Suddenly, the dream changed and I was not at work but on a ranch.  The surrounding countryside was similar to the work environment where I previously was, with rolling hills and large trees.  The house was ranch style, very long and painted a pale yellow.  I was with the mother of a group of pups.  It was a litter of four and I was laying down with a ner and three of the puppies.  One in particular had captured my interest.  It was white with black spots like it’s mother.  I was playing with it on the ground, tapping it’s nose while it tried to bite my finger.  Another puppy laying to the right of it looked very similar, white with black spots, and blue eyes.  It wasn’t nearly as animated so I wasn’t putting too much focus on it.  There was another puppy between the two that was light gray with black patches and green eyes.  I associated this puppy with the father who was also gray with green eyes.  The quiet white and black puppy nudged up to it’s mother to get some milk.  I looked over to a nearby ravine between two hills where there were very small lilac looking flowering plants coming up from the ground.  I guess that would indicate that it was spring which it did look to be.  I picked up the puppy and started walking with it and as I looked over again, one of the plants suddenly grew about 5 feet and exhibited rows of lavender blossoms on long thin branches that bent over from their weight.  I made some sort of connection between the plant’s sudden growth and the puppy I was holding.
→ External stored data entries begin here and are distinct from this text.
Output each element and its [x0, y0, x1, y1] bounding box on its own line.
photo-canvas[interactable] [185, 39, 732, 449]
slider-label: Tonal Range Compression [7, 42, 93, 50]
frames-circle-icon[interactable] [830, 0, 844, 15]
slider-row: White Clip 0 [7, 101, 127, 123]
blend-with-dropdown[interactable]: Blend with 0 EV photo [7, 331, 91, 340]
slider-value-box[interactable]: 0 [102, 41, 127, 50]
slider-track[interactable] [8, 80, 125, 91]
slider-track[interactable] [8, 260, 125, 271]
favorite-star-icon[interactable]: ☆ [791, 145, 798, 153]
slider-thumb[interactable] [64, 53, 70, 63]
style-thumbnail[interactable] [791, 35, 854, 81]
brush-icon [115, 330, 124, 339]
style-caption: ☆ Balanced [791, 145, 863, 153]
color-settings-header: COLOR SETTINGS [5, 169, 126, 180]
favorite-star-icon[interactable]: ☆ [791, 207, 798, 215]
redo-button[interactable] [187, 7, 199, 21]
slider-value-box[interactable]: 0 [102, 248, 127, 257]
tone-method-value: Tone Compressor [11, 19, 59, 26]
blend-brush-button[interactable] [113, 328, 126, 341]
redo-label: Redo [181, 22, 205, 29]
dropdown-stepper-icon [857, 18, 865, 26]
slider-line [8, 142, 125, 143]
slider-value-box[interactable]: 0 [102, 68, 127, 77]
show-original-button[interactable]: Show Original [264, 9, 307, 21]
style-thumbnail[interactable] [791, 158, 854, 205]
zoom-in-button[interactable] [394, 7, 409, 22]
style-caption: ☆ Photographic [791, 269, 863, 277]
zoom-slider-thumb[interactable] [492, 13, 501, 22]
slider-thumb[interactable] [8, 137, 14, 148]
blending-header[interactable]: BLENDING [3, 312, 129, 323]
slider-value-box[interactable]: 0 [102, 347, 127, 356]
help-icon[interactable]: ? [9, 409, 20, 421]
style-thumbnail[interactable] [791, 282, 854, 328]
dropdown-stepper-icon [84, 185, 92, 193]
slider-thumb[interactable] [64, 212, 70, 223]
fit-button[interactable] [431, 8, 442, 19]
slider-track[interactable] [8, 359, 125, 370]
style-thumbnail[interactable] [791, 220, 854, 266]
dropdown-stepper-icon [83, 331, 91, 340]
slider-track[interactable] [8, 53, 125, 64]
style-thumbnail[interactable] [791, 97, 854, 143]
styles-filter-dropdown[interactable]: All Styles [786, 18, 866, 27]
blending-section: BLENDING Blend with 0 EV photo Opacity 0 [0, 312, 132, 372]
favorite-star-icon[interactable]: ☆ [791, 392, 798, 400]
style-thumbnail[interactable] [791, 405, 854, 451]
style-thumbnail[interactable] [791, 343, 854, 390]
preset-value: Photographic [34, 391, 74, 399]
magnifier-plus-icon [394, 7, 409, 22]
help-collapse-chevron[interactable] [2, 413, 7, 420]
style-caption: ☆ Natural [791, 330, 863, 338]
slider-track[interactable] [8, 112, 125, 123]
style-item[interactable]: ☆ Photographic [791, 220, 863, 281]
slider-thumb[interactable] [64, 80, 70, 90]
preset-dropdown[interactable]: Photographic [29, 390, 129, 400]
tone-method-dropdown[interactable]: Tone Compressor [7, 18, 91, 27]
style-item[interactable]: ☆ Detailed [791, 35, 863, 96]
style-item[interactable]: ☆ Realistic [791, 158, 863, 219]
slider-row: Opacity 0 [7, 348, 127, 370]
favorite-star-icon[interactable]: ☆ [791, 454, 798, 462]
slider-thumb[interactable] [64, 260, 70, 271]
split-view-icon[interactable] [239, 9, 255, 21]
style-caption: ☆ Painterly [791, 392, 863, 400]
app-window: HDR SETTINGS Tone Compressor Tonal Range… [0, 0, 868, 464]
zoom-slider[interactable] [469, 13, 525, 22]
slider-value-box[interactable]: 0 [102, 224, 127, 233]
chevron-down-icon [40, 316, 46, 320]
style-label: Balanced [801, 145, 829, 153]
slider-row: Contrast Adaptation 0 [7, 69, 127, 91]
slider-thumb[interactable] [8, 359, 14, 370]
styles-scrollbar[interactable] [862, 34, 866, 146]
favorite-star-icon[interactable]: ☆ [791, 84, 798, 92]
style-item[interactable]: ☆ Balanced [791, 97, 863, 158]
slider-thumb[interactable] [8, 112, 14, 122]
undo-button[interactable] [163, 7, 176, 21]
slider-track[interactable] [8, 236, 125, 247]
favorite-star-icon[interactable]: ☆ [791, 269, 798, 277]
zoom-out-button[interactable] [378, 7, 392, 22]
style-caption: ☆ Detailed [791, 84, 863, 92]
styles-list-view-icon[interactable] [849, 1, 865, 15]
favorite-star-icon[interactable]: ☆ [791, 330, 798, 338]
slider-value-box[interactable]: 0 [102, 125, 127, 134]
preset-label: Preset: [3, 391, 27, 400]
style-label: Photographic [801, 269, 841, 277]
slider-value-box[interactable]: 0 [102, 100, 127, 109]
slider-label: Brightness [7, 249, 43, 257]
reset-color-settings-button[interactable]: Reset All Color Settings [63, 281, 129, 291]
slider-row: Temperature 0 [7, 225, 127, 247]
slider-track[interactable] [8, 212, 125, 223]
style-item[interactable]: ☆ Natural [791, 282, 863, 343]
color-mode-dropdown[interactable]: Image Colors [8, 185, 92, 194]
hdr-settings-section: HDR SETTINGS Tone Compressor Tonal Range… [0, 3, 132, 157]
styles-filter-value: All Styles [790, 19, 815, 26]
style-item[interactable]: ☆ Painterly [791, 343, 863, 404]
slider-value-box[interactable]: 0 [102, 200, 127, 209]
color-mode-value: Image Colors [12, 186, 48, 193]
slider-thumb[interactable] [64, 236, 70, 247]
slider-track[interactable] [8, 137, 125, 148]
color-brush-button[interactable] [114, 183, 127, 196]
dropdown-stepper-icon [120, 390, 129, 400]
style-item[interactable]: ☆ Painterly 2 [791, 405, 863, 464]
Then, out of nowhere, over the hill to my right came charging this large beast.  It was the colour of a reddish cow and had the body of a large steer, but the face had been twisted and controrted in a menacing way with larger than normal jowels and huge exposed teeth.  It charged thru the ravine and up the other side to where a large yellow labrador male was barking at it.  There was also a small herd of cattle there and a couple farmers.  I was particularly worried about the lab because I apparently had an affinity for it.  I put the puppy down an ran to the house, in thru the back and door and cut a left down the hallway shouting for Ed to get his gun.  In my awareness, Ed was Mark’s father.  In fact, they were both named Edward Marcus but the father went by Ed and the son went by Mark.  As I reached Ed’s room, he was laying in bed, but he was on the phone.  He had a door to the back in his room and I wanted to access the state of things quickly while letting him finish his phone call.  I opened the door and looked out on the hill.  I saw a large ring of frightened animals.  In the center, at the apex of the hill was the beast.  It turned toward the house and ran at it.  I came all the way down the hill and charged thru the yard and as it approached this cutaway in the side of the house, it vanished.  Out of the cutaway came this docile yellowish calf, with a sort of startled, just awakened gate.  When I looked back out to the knoll, I saw a man with a double barreled shotgun point, and shoot at something in front of him.  I turned to see what Ed was doing.  Now, he was fully dressed and was holding this strange yellowish calf like head that had a spine still attached too it, both covered with it’s original hide and fur.  He said that he’d gone out earlier that day done a curse unravelling by the creek.  He showed me the back of his door.  He said he’d hung the head of something there, and sometime between then and now, someone had come in a taken the head.  I looked down at the floor just in front of the doorway and there was an image of a bear that had been drizzled in outline with some sort of syruppy substance in two colours, dark and light brown.

In the background of my mind, there was a song playing.  It was a call and response type of harmony with a woman singing in an angelic voice, responded to my a choir.  She was singing, “In want of his leg, he’ll be laying on his side.”  The chord progression was a 1/5/6/4 in A.  The melody was a – b – a – b – b – c# – a — e – a – g# – a – d.